Mapping Neighborhoods in Japan’s Empire: A Digital Humanities Project on Infrastructure’s Socio-Political Influences 

During Japan’s colonial rule in Manchukuo from 1932 to 1945, the government erected large-scale physical infrastructure, which led to the breakdown of former communities and generated unprecedented tensions among the diverse ethnic groups in Manchuria. This project uses methods of digital humanities to explore how imperial infrastructure reconfigured ethnic relations. Mapping Neighborhoods extrapolates data from two sets of documents, telephone directories and merchants-industrialists’ directories that Japanese institutions in various cities in Manchuria published regularly. Using ArcGIS/QGIS, this is the first project that will revive the spatial dwellings of different ethnic groups on historical maps down to the street level. My mapping will shed light on how each ethnic group related to each other and to key infrastructure facilities differently. This project not only contributes to the current studies of Japan’s empire by going beyond the limitations embedded within official archives and written records, yielding a more diverse and accurate view of how inter-ethnic relations played out in space and time, but also converses with studies of infrastructure to show how the dual force of imperialism and capitalism manufactured differences within Japan’s empire in Manchukuo and how empires reproduced social and political hierarchy through manipulating spatial relations.

Biography

Yuting Dong is an assistant professor in the Department of History at University of Chicago.

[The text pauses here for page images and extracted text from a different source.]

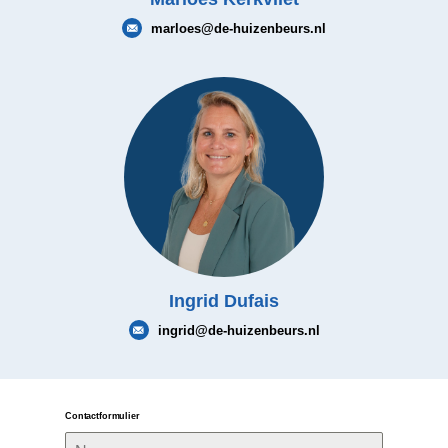
marloes@de-huizenbeurs.nl
Ingrid Dufais
ingrid@de-huizenbeurs.nl
Contactformulier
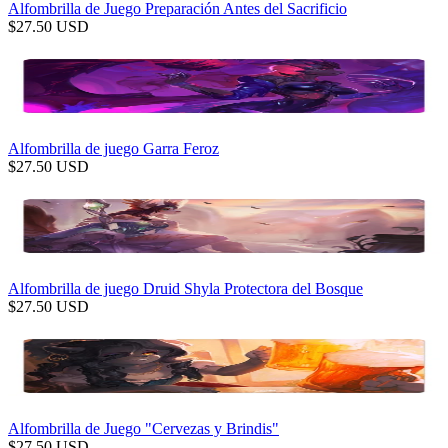
Alfombrilla de Juego Preparación Antes del Sacrificio
$
27.50
USD
Alfombrilla de juego Garra Feroz
$
27.50
USD
Alfombrilla de juego Druid Shyla Protectora del Bosque
$
27.50
USD
Alfombrilla de Juego "Cervezas y Brindis"
$
27.50
USD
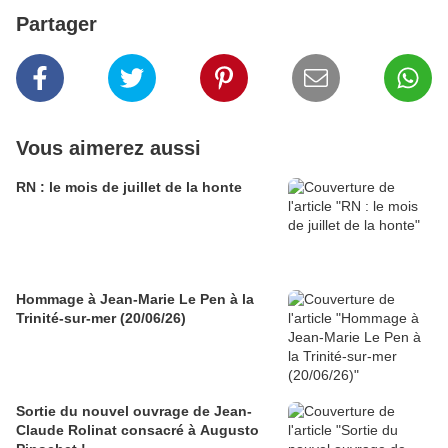
Partager
Vous aimerez aussi
RN : le mois de juillet de la honte
Hommage à Jean-Marie Le Pen à la
Trinité-sur-mer (20/06/26)
Sortie du nouvel ouvrage de Jean-
Claude Rolinat consacré à Augusto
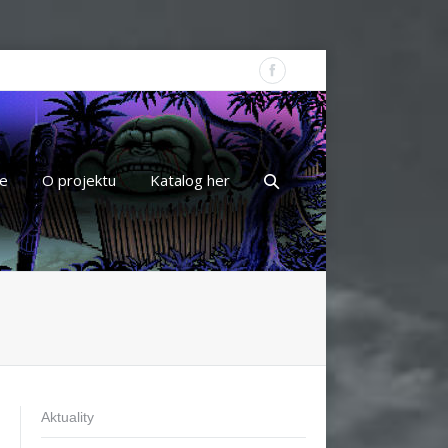
e
O projektu
Katalog her
Aktuality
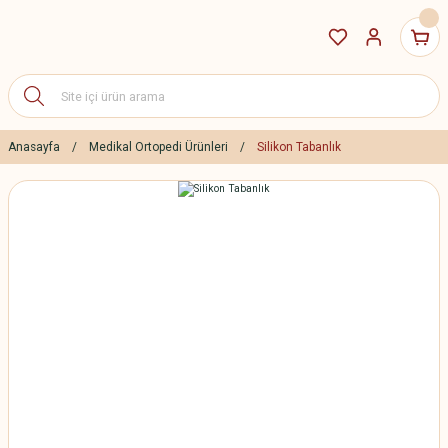
Anasayfa
Medikal Ortopedi Ürünleri
Silikon Tabanlık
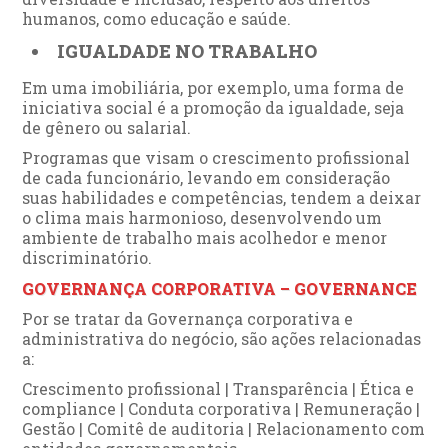
humanos, como educação e saúde.
IGUALDADE NO TRABALHO
Em uma imobiliária, por exemplo, uma forma de
iniciativa social é a promoção da igualdade, seja
de gênero ou salarial.
Programas que visam o crescimento profissional
de cada funcionário, levando em consideração
suas habilidades e competências, tendem a deixar
o clima mais harmonioso, desenvolvendo um
ambiente de trabalho mais acolhedor e menor
discriminatório.
GOVERNANÇA CORPORATIVA – GOVERNANCE
Por se tratar da Governança corporativa e
administrativa do negócio, são ações relacionadas
a:
Crescimento profissional | Transparência | Ética e
compliance | Conduta corporativa | Remuneração |
Gestão | Comitê de auditoria | Relacionamento com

She works on infrastructure, history of technology, labor and expertise in Japan and East Asia at large. Her current book manuscript shows how Japanese colonial engineers and officials negotiated and engaged with Chinese laborers, brokers, and craftsmen in the building of the urban landscape in Northeast China. Her work is published in Technology and culture, Modern Asian studies, and the international journal of Asian Studies.